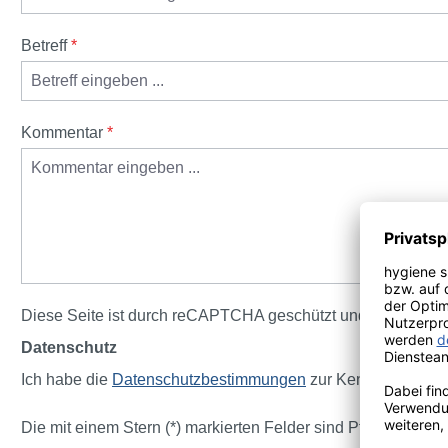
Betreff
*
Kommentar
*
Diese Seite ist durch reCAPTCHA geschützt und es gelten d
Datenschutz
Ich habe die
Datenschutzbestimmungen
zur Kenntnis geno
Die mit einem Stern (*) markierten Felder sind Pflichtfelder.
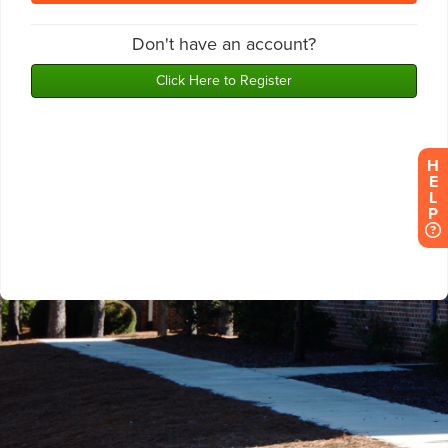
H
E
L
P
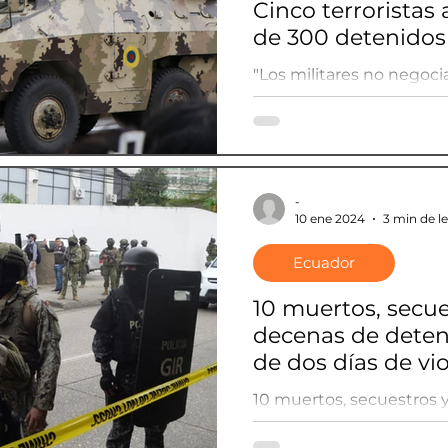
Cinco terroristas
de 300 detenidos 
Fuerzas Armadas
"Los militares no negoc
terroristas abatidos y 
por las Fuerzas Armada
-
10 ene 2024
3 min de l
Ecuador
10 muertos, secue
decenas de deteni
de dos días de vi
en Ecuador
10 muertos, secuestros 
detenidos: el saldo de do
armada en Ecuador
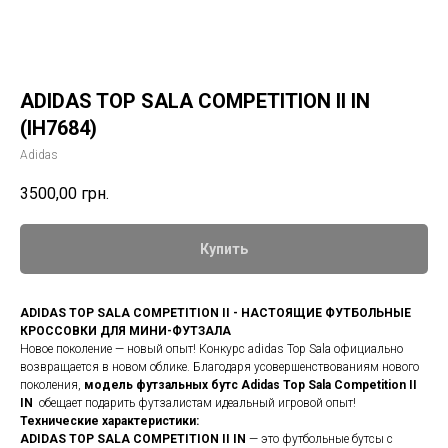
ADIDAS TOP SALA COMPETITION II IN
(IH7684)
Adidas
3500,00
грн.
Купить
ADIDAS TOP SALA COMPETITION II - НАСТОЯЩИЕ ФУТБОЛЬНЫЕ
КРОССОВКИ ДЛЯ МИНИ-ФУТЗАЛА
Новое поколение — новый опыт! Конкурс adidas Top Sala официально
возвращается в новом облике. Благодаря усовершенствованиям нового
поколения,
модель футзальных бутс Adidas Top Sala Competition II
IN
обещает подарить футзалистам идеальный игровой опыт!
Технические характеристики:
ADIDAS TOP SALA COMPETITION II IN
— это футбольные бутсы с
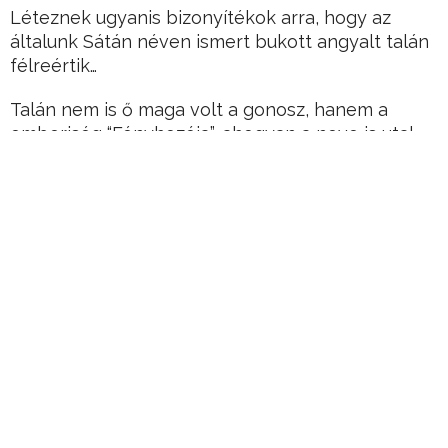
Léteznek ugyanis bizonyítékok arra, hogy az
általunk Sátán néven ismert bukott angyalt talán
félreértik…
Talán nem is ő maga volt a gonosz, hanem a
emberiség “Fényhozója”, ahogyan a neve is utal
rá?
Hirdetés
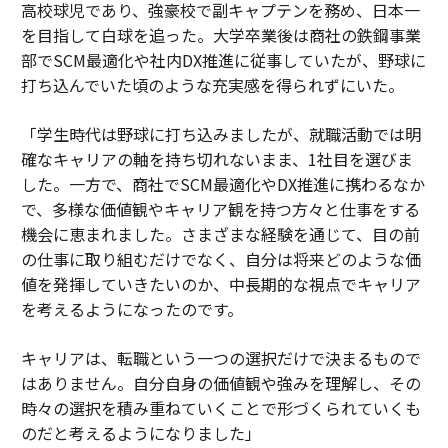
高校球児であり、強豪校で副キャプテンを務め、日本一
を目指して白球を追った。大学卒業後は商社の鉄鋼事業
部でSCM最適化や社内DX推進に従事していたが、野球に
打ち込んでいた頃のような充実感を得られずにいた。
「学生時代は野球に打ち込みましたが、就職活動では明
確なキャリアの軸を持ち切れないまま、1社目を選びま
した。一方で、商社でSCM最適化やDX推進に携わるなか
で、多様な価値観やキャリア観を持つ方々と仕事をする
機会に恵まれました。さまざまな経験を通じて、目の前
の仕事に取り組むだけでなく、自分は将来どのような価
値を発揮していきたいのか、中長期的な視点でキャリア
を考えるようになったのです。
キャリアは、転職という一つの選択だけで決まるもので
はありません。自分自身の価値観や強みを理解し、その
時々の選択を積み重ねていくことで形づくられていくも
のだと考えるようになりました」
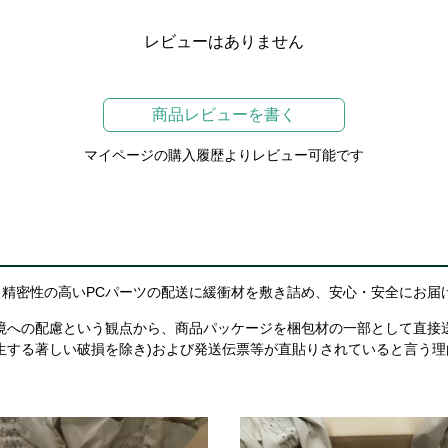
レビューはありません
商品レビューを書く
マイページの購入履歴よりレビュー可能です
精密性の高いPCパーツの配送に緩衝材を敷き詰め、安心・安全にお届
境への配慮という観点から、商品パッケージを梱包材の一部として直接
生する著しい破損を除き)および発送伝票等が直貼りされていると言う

▸ **WHAT YOU HAVE TO DO**
Determine the number of lines in the entries that hold "muertos". Reply with that number only.

▸ **ANSWER BOX**
2